*** Block opens ***

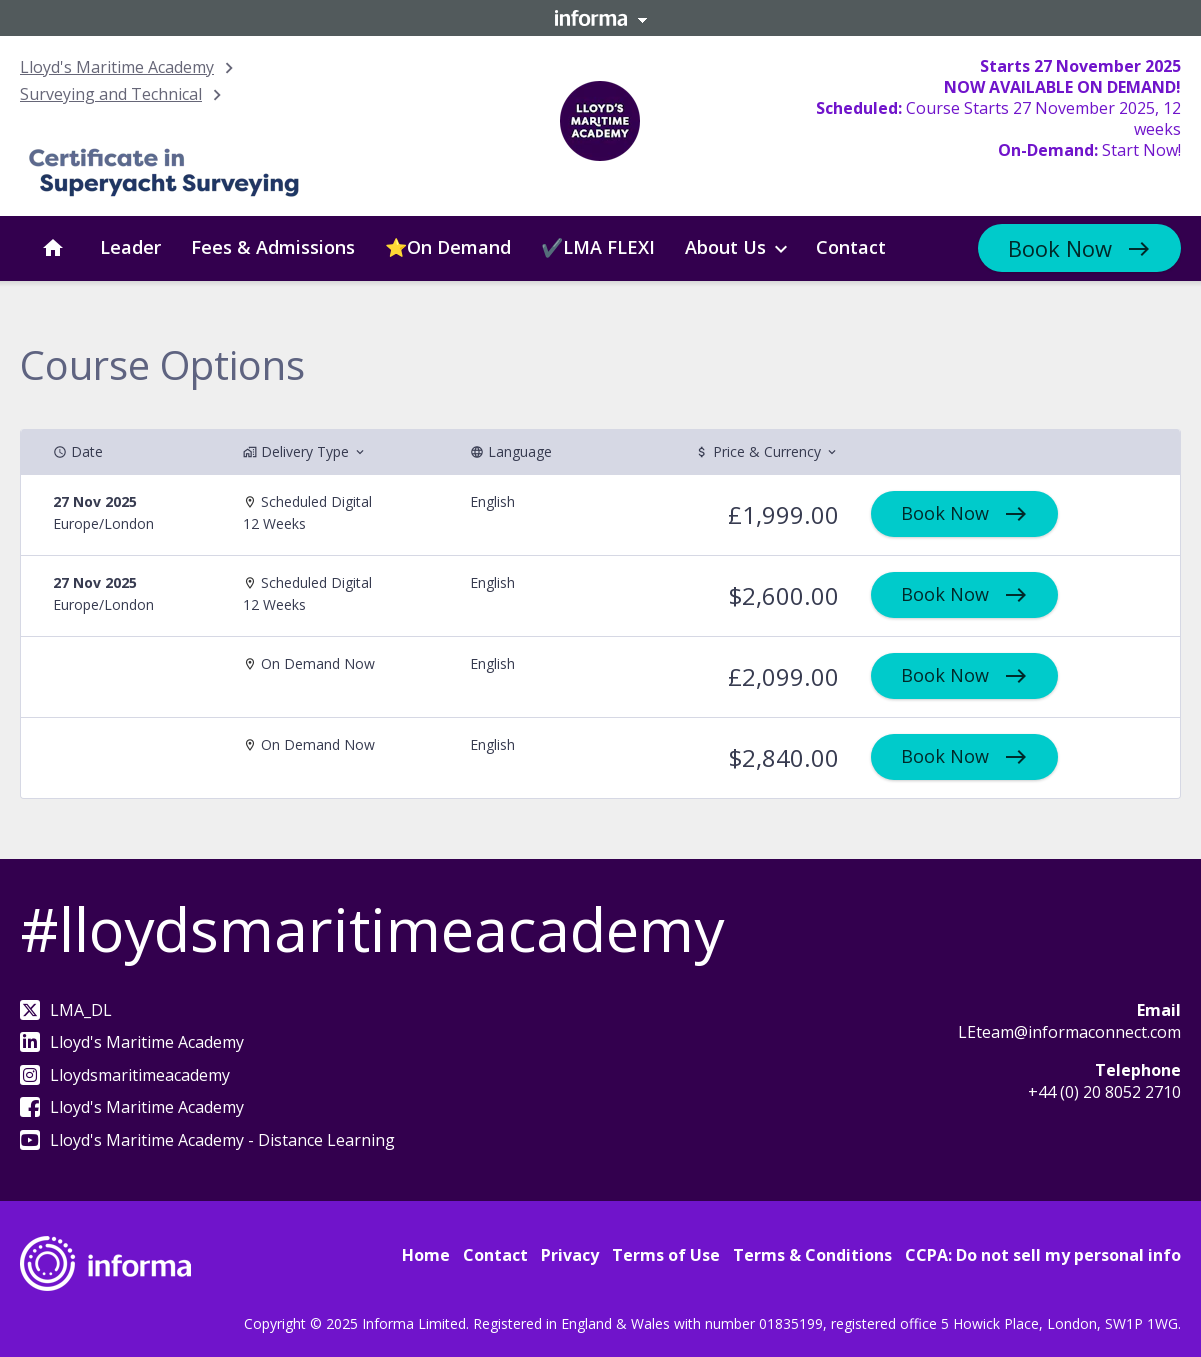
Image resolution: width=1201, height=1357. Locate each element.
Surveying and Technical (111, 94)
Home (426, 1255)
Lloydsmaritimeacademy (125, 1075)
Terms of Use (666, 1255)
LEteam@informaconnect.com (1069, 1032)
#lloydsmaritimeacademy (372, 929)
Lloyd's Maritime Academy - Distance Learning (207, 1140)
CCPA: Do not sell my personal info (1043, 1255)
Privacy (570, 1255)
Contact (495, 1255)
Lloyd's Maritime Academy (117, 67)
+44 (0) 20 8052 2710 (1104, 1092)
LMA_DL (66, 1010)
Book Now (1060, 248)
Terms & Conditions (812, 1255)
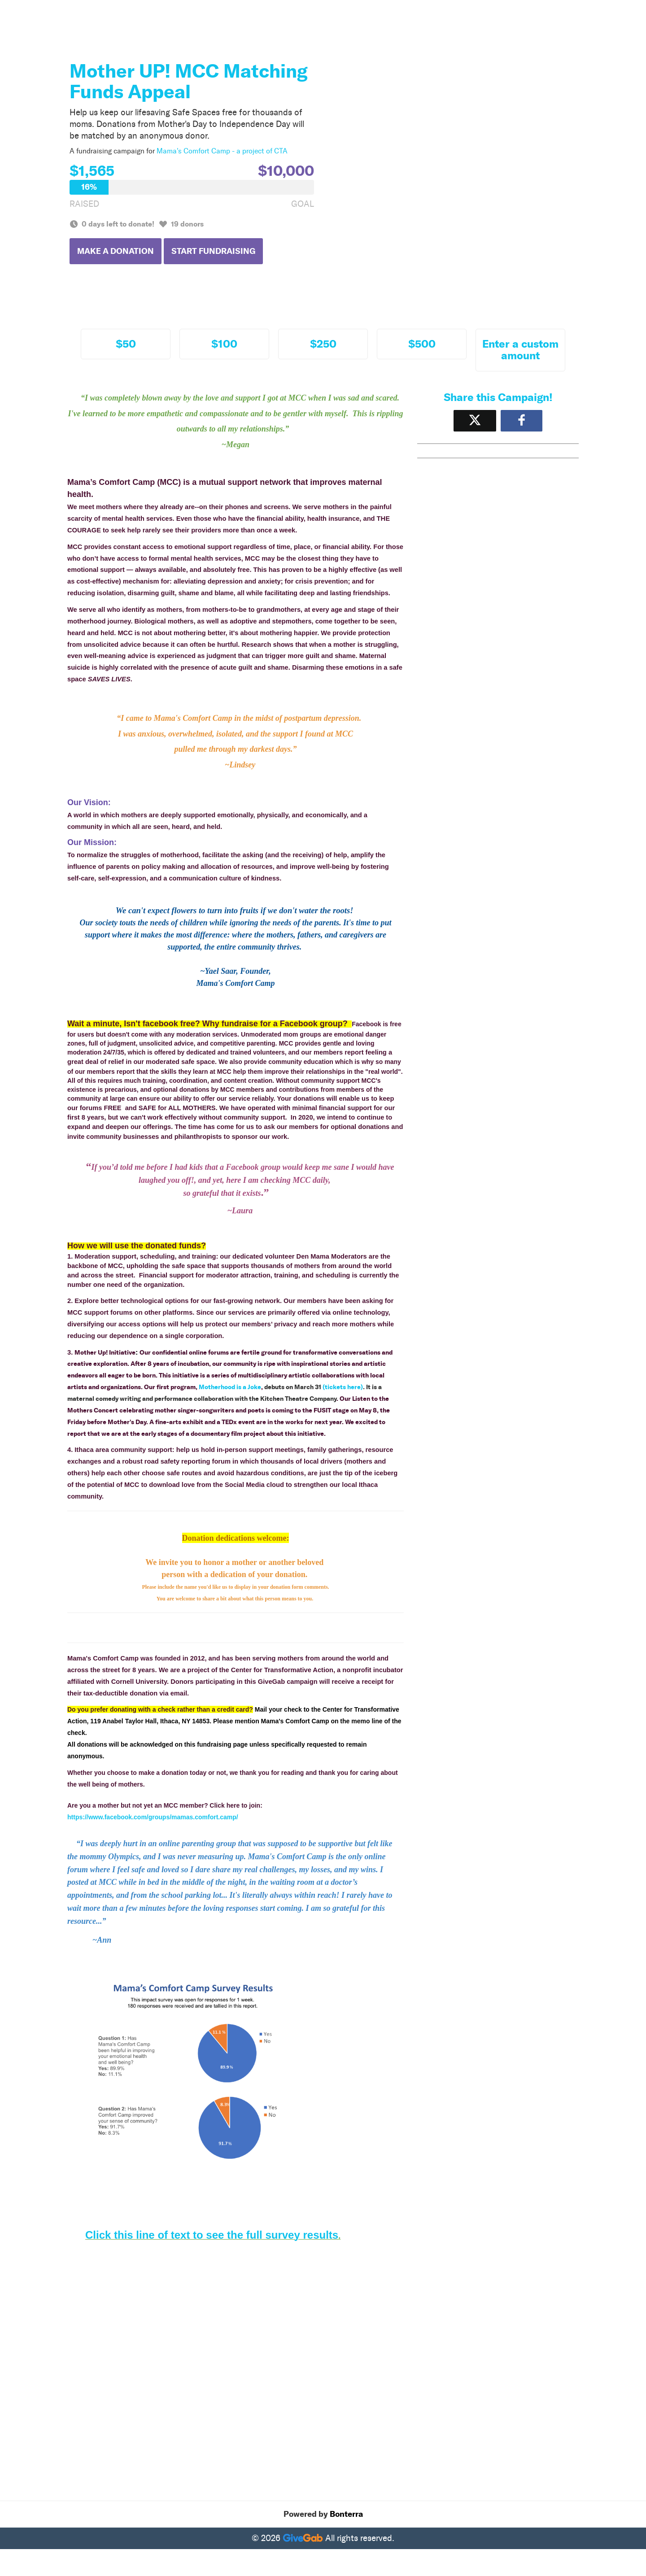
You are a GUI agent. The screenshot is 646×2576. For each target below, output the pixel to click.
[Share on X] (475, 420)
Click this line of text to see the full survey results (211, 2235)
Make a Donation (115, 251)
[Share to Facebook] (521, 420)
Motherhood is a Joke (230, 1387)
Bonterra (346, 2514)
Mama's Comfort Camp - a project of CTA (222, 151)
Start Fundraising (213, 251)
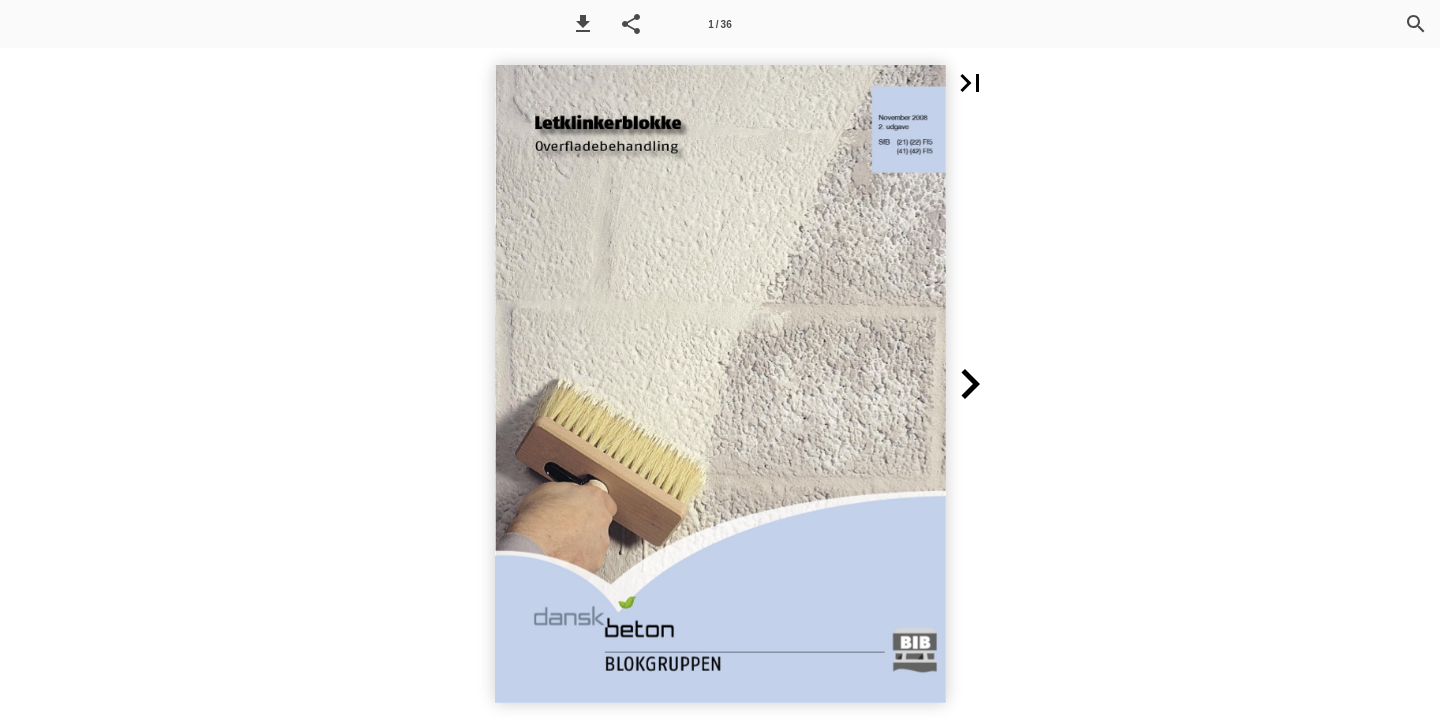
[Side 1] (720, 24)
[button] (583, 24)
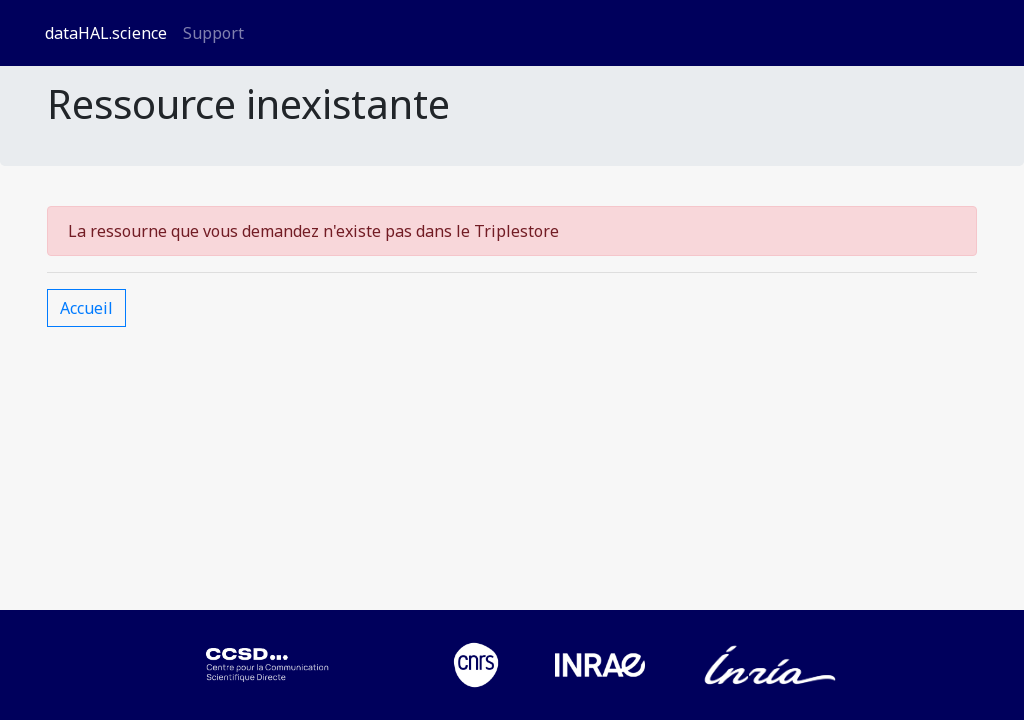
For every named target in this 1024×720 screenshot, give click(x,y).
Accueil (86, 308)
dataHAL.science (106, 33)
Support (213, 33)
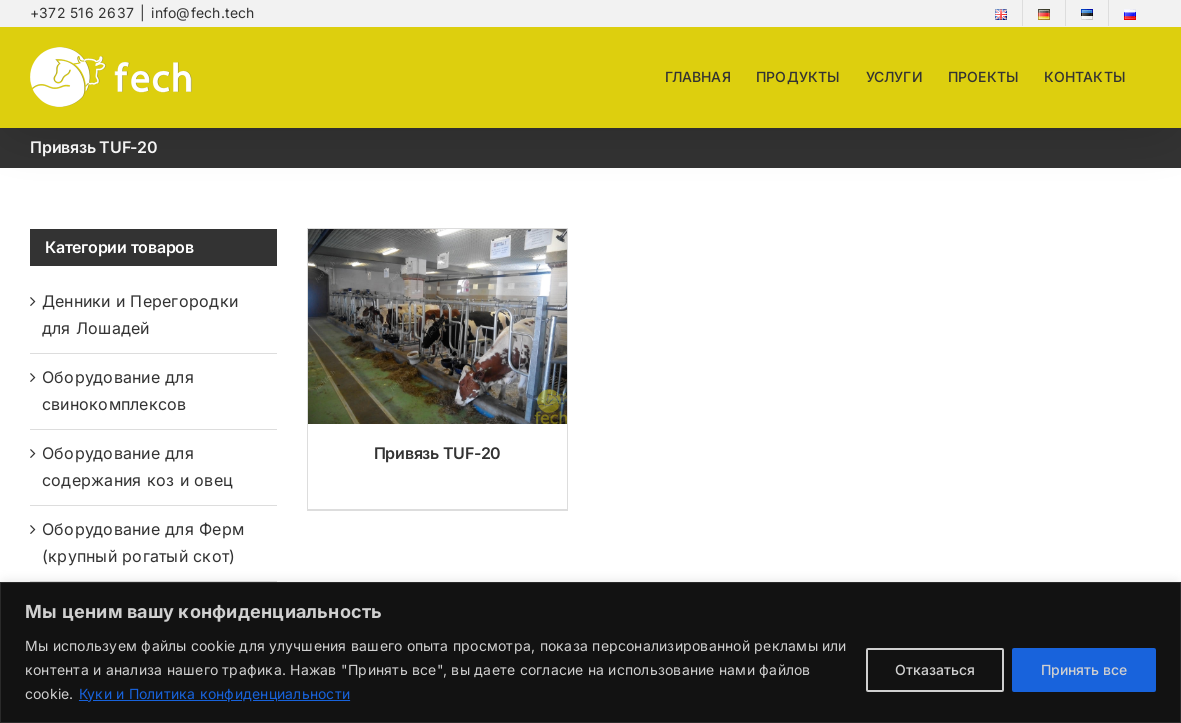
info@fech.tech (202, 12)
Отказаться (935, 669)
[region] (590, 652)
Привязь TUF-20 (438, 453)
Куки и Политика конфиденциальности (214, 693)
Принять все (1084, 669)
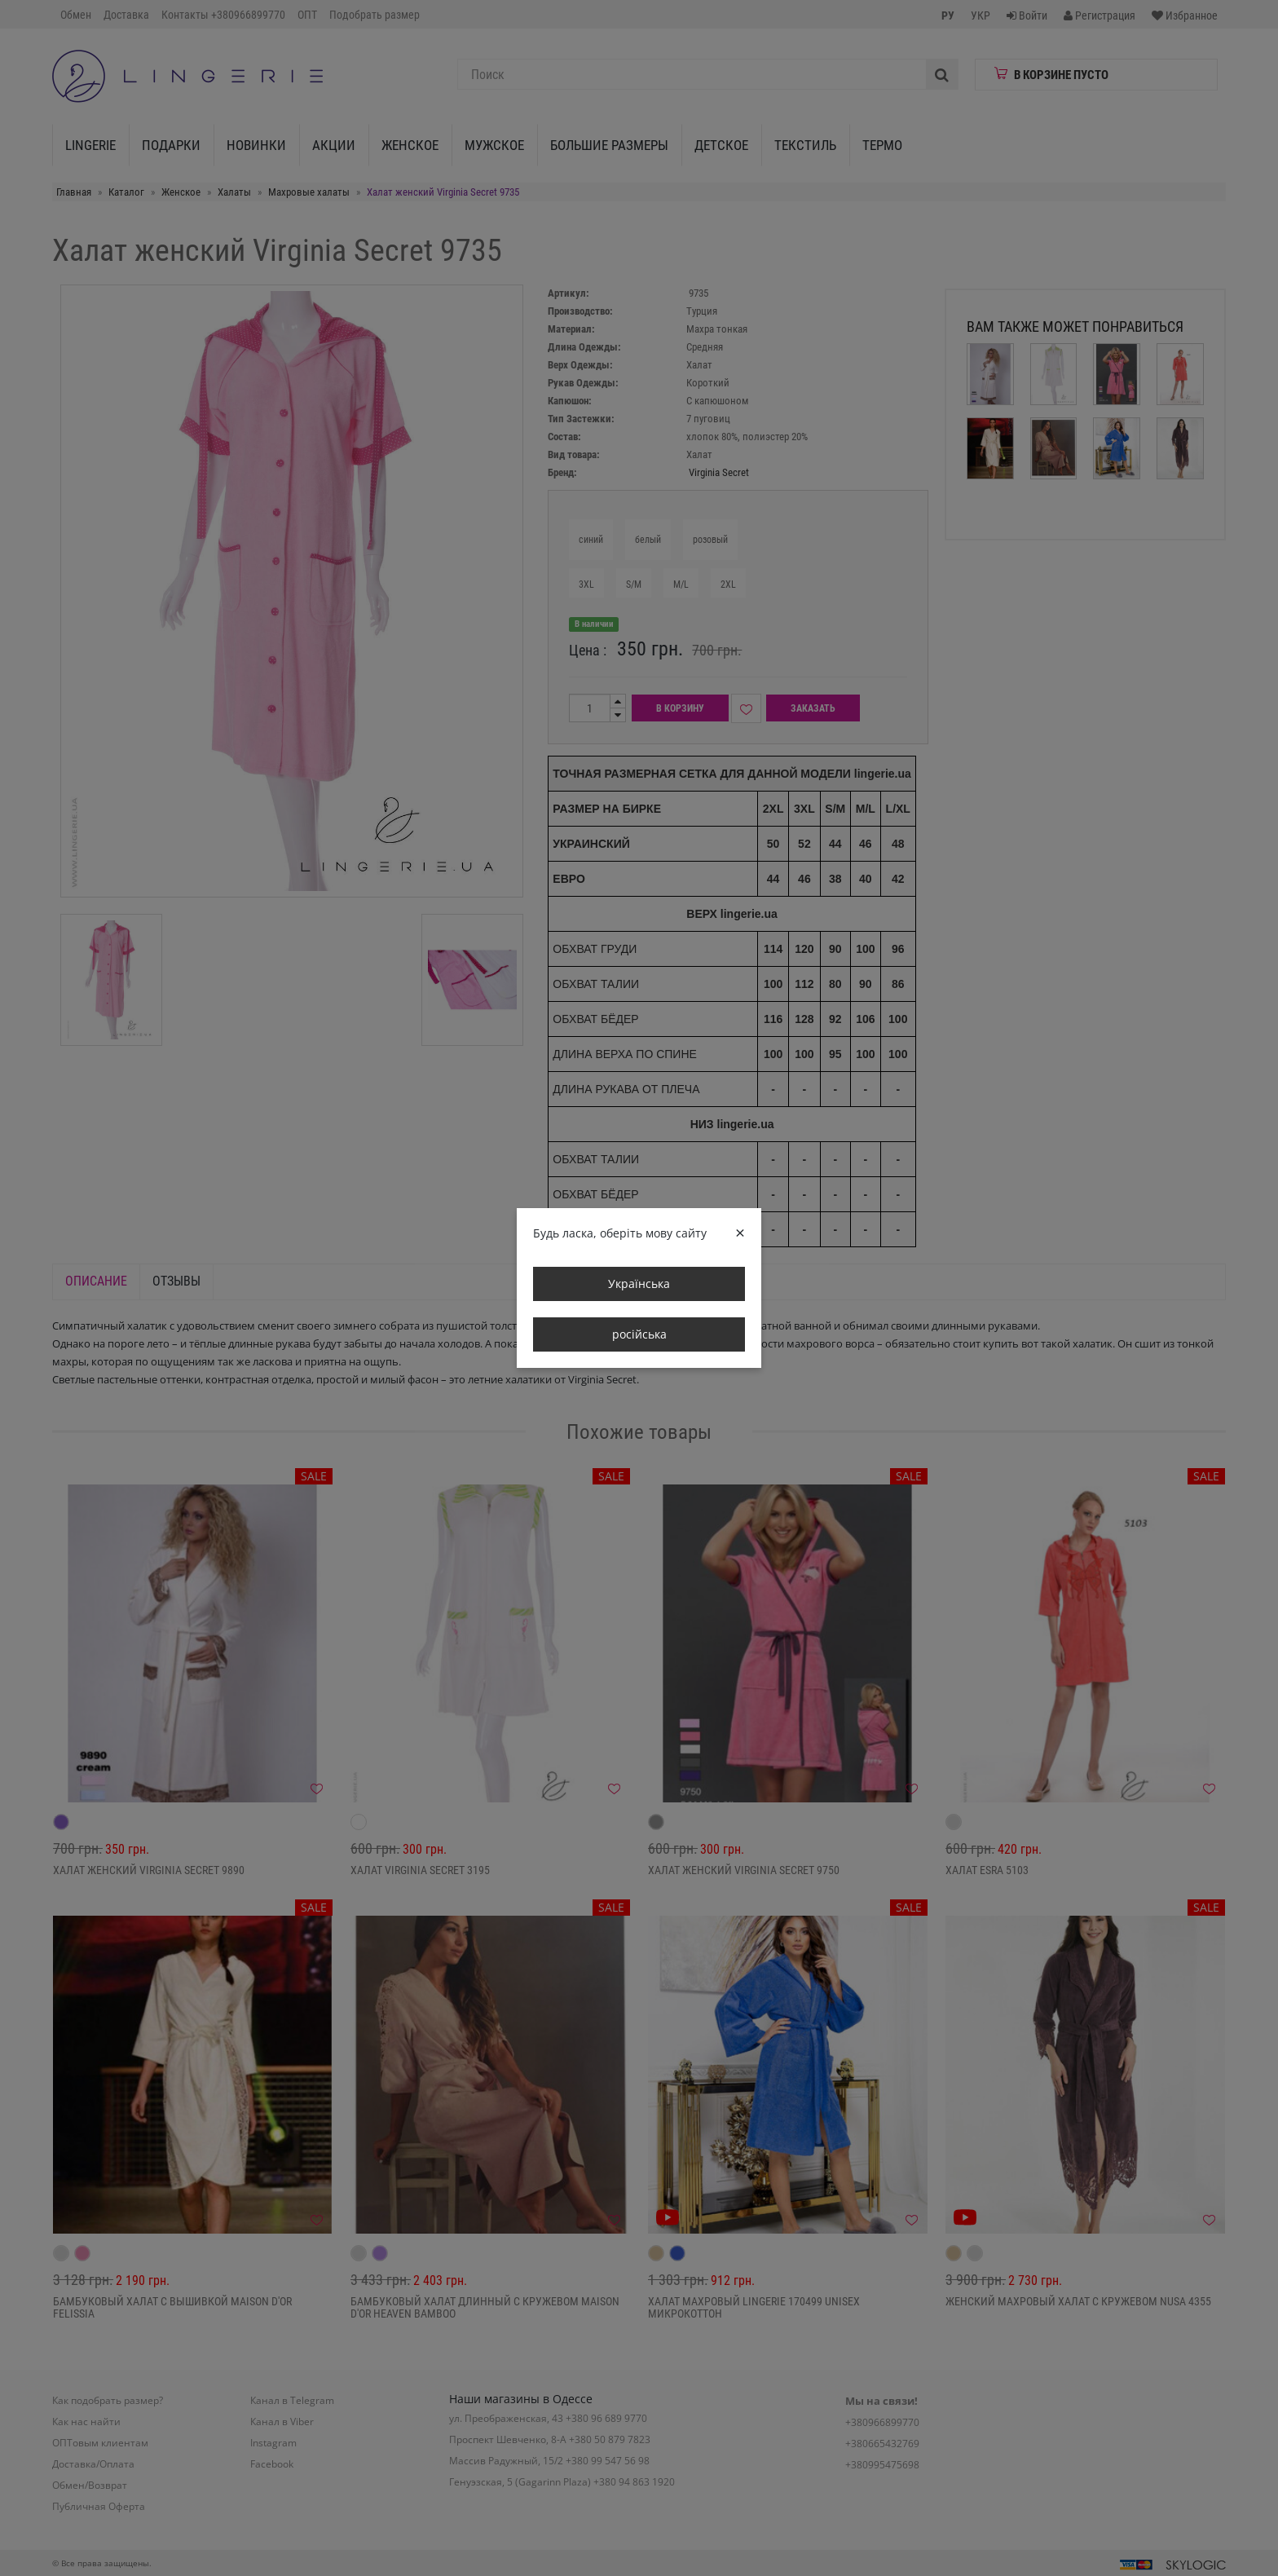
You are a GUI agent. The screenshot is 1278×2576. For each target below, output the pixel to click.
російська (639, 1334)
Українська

*** Block closes ***

* Problem description *
Leaving out the pictures, please transcribe exactly the lines from the one that holds "Куки и Политика конфиденциальности (214, 693)" through the last line of the entries above, both included.

* Answer to the problem *
Куки и Политика конфиденциальности (214, 693)
Принять все (1084, 669)
You are a GUI agent. The screenshot is 1278×2576. For each target below, output the pixel to click.
російська (639, 1334)
Українська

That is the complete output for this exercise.